Public opinion in Russia

“Russian people see their country as a country that has always been able to bounce back from its suffering. For them, it is a matter of will; if they have the right leader, they can raise. Today they consider Putin as a strong leader. But in my opinion I think we have aliened Putin and the support of his people in Russia can change really quickly. Putin has been a president for years without developing a new leadership.”

The impact of Ukraine crisis on Russia

“The Russian economy has been impacted by the economic sanctions but the crisis also had an impact on oil prices and this is impacting Russia. The country is in trouble. You also must take into account that their population is aging…”

“What is surprising to me is that Russia risks rising a number of crisis that will impact on each other and that will swash it.”


Journalists in Russia

“We must keep in mind that Russian people live in a completely different reality and they truly think that Russia is powerful. For Russian journalists, there are two options if the government doesn’t like what you write. First option? They can kill you. Second option? They can also pay you five times the amount of your salary but you won’t even have to write anything…! Some other people will write for you.

“More and more journalists are corrupted in Russia because they have a family to feed and they realize they can’t make a difference anyway.”

I remember in Moscow I met this young journalist from Donetsk who studied at NY University in Abu Dhabi. He was working for a Russian newspaper where they fired 5 journalists and replaced them by nationalists. So this guy went to Donbas to write about how wonderful it is. And he really believed in it!”

“If you are a journalist in Russia and if the government doesn’t like what you write, you have to options: to die or be corrupted”

On this video Mark Katz is interviewed by the Georgian journalist Sophie Shevardnadze on Russia Today, the Russian state-funded television network. The questions of the journalists are clearly biased:
Capture d’écran 2015-03-11 à 21.41.51

Mark Katz looks quite surprised when the journalist asks him: “Do you really think Russia’s actions in Crimea have been successful?”

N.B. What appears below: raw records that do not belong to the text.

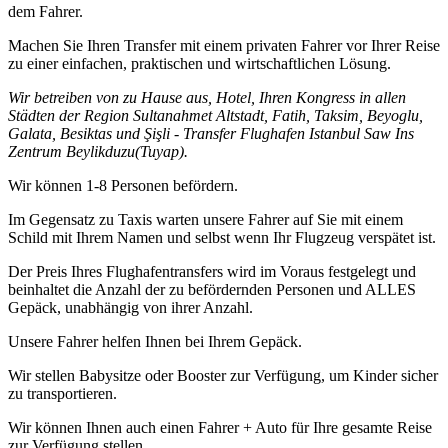
dem Fahrer.
Machen Sie Ihren Transfer mit einem privaten Fahrer vor Ihrer Reise
zu einer einfachen, praktischen und wirtschaftlichen Lösung.
Wir betreiben von zu Hause aus, Hotel, Ihren Kongress in allen
Städten der Region Sultanahmet Altstadt, Fatih, Taksim, Beyoglu,
Galata, Besiktas und Şişli - Transfer Flughafen Istanbul Saw Ins
Zentrum Beylikduzu(Tuyap).
Wir können 1-8 Personen befördern.
Im Gegensatz zu Taxis warten unsere Fahrer auf Sie mit einem
Schild mit Ihrem Namen und selbst wenn Ihr Flugzeug verspätet ist.
Der Preis Ihres Flughafentransfers wird im Voraus festgelegt und
beinhaltet die Anzahl der zu befördernden Personen und ALLES
Gepäck, unabhängig von ihrer Anzahl.
Unsere Fahrer helfen Ihnen bei Ihrem Gepäck.
Wir stellen Babysitze oder Booster zur Verfügung, um Kinder sicher
zu transportieren.
Wir können Ihnen auch einen Fahrer + Auto für Ihre gesamte Reise
zur Verfügung stellen.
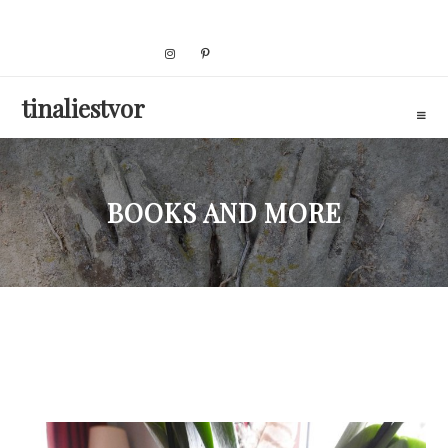
Skip
to
content
tinaliestvor
BOOKS AND MORE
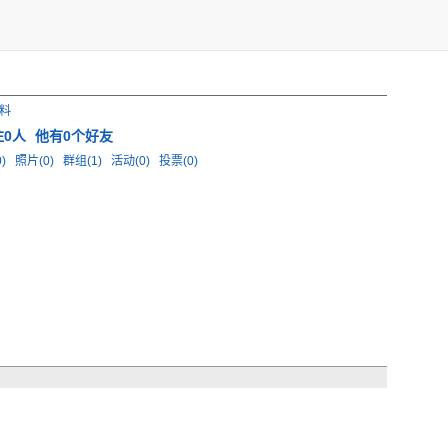
料
注0人
他有0个好友
0)
照片(0)
群组(1)
活动(0)
投票(0)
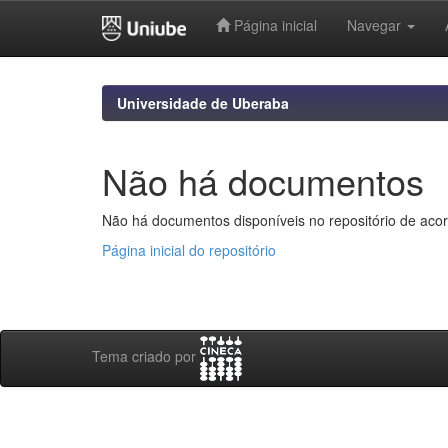
Página inicial
Navegar
Skip
navigation
Universidade de Uberaba
Não há documentos
Não há documentos disponíveis no repositório de acor
Página inicial do repositório
Tema criado por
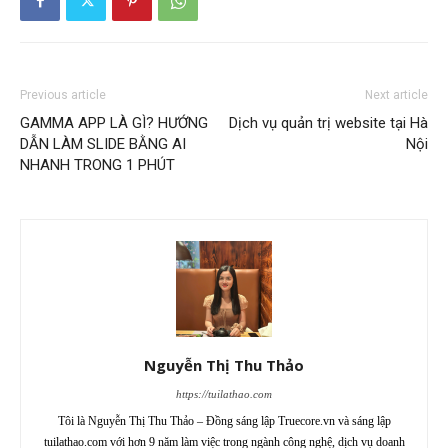
Previous article
Next article
GAMMA APP LÀ GÌ? HƯỚNG
Dịch vụ quản trị website tại Hà
DẪN LÀM SLIDE BẰNG AI
Nội
NHANH TRONG 1 PHÚT
Nguyễn Thị Thu Thảo
https://tuilathao.com
Tôi là Nguyễn Thị Thu Thảo – Đồng sáng lập Truecore.vn và sáng lập
tuilathao.com với hơn 9 năm làm việc trong ngành công nghệ, dịch vụ doanh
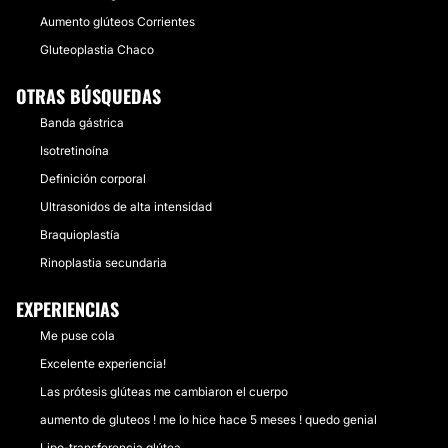
Aumento glúteos Corrientes
Gluteoplastia Chaco
OTRAS BÚSQUEDAS
Banda gástrica
Isotretinoína
Definición corporal
Ultrasonidos de alta intensidad
Braquioplastía
Rinoplastia secundaria
EXPERIENCIAS
Me puse cola
Excelente experiencia!
Las prótesis glúteas me cambiaron el cuerpo
aumento de gluteos ! me lo hice hace 5 meses ! quedo genial
Lipo-transferencia glútea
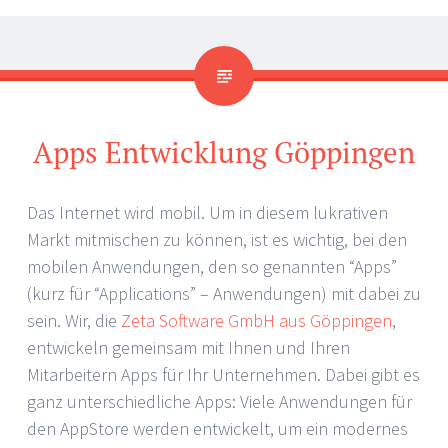
Apps Entwicklung Göppingen
Das Internet wird mobil. Um in diesem lukrativen
Markt mitmischen zu können, ist es wichtig, bei den
mobilen Anwendungen, den so genannten “Apps”
(kurz für “Applications” – Anwendungen) mit dabei zu
sein. Wir, die
Zeta Software GmbH aus Göppingen
,
entwickeln gemeinsam mit Ihnen und Ihren
Mitarbeitern Apps für Ihr Unternehmen. Dabei gibt es
ganz unterschiedliche Apps: Viele Anwendungen für
den AppStore werden entwickelt, um ein modernes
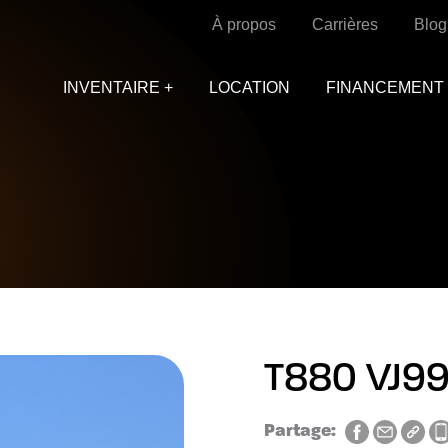
À propos
Carrières
Blog
INVENTAIRE +
LOCATION
FINANCEMENT
T880 VJ9
Partage:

Capture d’écran 2015-03-11 à 19.41.10

Here is his answer: “Well, I think what happened in Crimea happened so quickly and so bloodlessly. You know, usually this kind of transfer of territory when one side does not agree to it, does not happen this way. So I think in that sense it has been successful and I think that, yes, there have been sanctions but they have been minimal and I think the West has done essentially the minimum to satisfy domestic politics and it’s very clear that Europeans have no real appetite for serious sanctions and I don’t think that the US does either, so I think that he has been successful. Another question is whether I think it is good or bad; but he has been successful.”